● RECORD SET
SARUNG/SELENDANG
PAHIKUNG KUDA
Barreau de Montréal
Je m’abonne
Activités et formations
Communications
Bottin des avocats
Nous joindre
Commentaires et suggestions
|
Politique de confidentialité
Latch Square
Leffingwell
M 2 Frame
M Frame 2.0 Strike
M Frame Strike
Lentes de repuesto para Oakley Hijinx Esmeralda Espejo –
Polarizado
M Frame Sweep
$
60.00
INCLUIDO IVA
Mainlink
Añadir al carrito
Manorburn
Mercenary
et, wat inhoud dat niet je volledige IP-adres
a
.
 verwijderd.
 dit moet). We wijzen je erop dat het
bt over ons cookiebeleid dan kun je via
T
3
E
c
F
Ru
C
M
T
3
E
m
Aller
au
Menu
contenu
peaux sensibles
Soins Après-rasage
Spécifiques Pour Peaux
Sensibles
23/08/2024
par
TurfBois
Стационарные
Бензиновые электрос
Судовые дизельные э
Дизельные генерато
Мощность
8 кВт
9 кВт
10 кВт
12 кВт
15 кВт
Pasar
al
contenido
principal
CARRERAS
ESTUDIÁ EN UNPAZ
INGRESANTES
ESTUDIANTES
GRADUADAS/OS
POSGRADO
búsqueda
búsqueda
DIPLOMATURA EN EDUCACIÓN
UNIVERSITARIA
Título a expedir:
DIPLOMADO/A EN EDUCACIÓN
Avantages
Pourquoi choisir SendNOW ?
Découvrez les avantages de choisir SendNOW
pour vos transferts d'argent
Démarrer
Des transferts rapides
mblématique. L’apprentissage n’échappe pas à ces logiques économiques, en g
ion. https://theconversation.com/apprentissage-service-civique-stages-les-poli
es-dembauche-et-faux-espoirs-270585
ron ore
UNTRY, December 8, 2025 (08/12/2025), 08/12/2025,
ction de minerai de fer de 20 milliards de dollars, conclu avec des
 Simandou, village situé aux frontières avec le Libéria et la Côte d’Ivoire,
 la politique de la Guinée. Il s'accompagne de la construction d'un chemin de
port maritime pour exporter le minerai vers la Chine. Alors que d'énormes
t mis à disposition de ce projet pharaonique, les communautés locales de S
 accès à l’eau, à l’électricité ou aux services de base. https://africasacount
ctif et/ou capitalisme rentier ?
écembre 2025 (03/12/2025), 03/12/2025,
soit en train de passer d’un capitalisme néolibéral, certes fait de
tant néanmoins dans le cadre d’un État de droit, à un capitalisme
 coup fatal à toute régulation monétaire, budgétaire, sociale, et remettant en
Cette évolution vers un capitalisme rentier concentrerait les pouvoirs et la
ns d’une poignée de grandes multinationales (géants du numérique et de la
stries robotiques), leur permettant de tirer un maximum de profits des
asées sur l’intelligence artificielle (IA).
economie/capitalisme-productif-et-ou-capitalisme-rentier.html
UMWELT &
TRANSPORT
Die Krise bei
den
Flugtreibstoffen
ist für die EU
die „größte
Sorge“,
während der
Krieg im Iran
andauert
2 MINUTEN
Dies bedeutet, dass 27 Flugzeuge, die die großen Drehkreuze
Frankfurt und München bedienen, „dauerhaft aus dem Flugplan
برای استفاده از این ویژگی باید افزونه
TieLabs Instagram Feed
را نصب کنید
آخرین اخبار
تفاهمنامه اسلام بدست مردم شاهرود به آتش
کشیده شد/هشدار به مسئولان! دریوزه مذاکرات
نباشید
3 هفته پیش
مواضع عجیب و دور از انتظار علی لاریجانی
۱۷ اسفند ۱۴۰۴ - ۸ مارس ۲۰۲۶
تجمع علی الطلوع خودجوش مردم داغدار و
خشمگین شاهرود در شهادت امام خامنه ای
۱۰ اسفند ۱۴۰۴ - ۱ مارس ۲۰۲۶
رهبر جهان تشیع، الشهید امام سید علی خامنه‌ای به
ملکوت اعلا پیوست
...
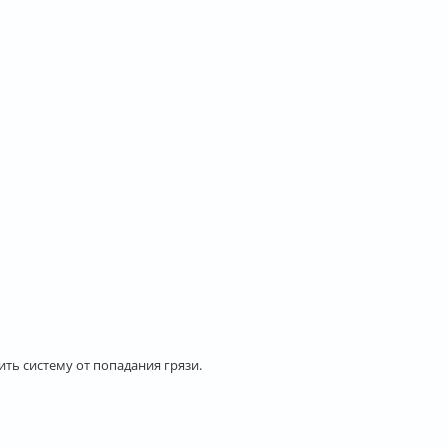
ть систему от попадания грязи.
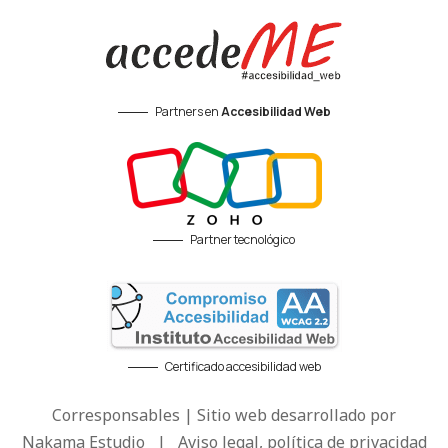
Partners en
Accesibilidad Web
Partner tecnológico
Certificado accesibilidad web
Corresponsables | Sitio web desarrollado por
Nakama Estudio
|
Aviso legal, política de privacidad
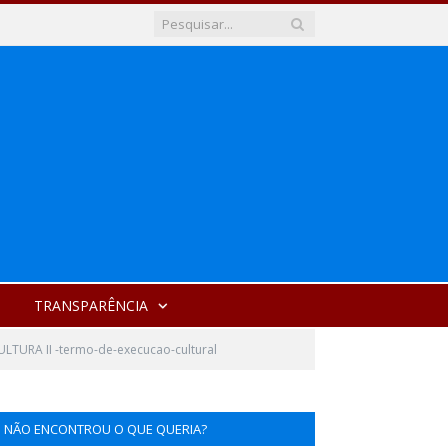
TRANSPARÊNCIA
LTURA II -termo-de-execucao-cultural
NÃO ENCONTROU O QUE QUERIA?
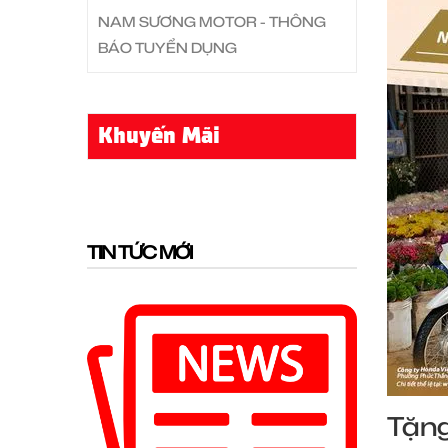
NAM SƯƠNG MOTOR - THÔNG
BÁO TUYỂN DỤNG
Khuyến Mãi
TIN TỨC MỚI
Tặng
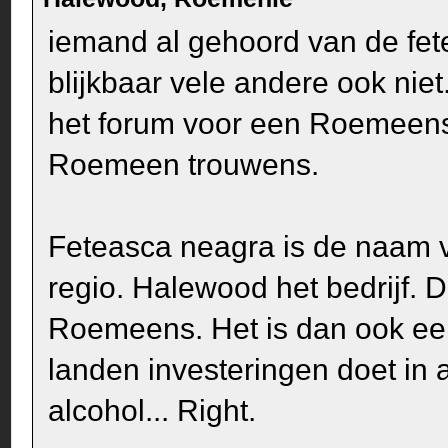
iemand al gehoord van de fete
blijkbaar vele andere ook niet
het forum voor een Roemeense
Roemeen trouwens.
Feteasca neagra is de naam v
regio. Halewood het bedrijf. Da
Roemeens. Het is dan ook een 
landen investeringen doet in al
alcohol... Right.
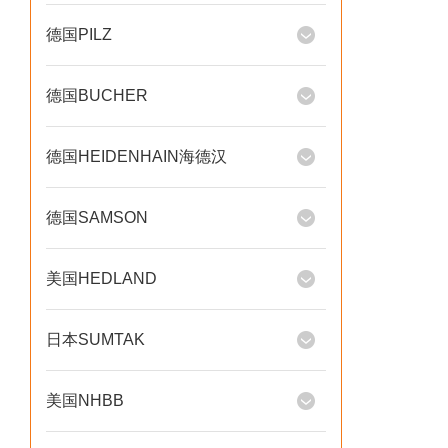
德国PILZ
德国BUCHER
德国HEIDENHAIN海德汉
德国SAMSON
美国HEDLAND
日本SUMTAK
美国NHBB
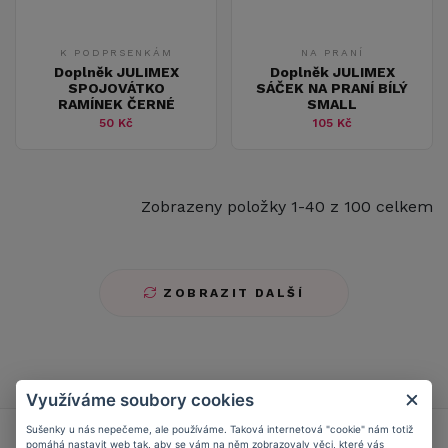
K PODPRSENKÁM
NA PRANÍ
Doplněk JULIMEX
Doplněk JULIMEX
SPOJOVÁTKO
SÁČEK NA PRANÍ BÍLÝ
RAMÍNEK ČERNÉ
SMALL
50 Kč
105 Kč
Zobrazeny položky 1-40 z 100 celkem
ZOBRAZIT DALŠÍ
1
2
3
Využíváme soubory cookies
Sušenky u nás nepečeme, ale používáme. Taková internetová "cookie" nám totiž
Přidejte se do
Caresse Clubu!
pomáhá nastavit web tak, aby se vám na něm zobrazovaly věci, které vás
* * *
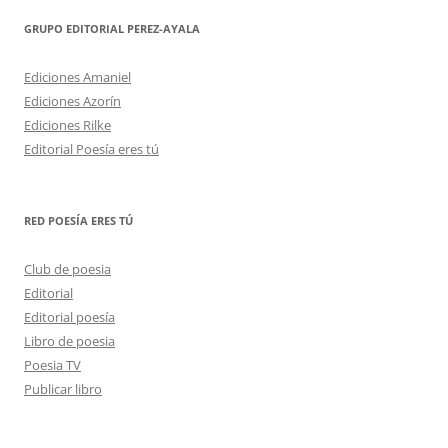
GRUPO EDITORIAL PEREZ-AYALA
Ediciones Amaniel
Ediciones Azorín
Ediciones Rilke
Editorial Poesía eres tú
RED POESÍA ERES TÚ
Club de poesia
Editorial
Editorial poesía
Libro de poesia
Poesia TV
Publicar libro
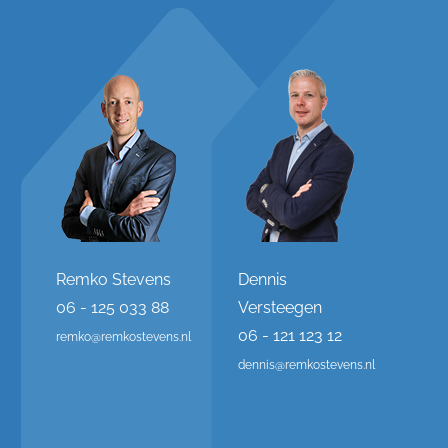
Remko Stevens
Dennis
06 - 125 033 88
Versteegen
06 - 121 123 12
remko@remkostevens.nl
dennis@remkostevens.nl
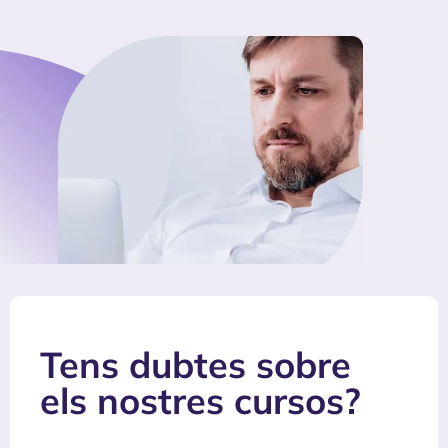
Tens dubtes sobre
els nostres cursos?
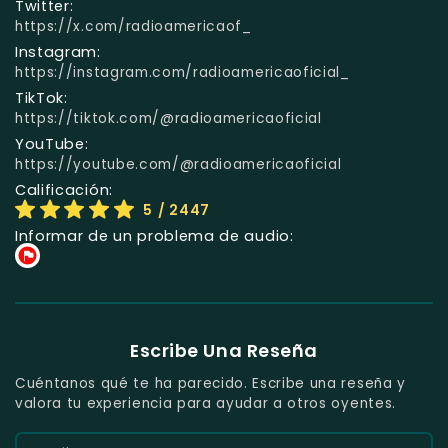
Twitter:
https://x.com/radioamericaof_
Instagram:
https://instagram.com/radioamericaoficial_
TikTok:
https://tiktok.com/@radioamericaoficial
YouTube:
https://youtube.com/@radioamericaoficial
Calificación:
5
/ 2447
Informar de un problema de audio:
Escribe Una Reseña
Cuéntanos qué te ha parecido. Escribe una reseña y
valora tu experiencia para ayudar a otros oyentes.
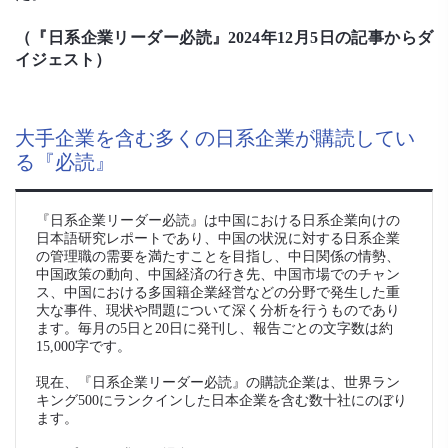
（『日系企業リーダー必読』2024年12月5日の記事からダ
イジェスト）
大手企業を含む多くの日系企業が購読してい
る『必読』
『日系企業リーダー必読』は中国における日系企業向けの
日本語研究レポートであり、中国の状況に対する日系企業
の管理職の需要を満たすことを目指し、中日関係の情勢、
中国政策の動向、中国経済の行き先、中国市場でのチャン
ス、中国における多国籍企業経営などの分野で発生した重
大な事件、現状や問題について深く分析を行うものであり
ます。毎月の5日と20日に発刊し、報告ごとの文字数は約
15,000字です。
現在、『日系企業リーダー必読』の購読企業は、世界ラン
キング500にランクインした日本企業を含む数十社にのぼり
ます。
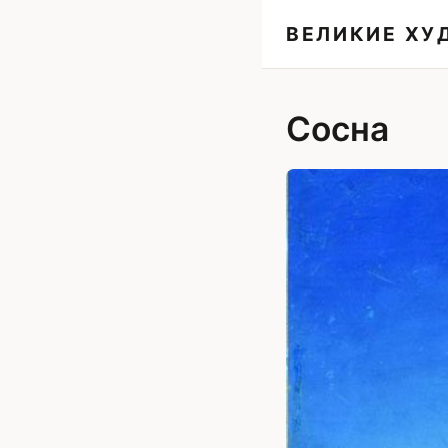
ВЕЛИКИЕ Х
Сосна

● TASK GOAL
In the material above, locate the line containing "PAHIKUNG KUDA" and the line containing "M Frame Strike". Transcribe exactly those two lines and every line between them, and nothing more.

● RESPONSE BELOW
PAHIKUNG KUDA
Barreau de Montréal
Je m’abonne
Activités et formations
Communications
Bottin des avocats
Nous joindre
Commentaires et suggestions
|
Politique de confidentialité
Latch Square
Leffingwell
M 2 Frame
M Frame 2.0 Strike
M Frame Strike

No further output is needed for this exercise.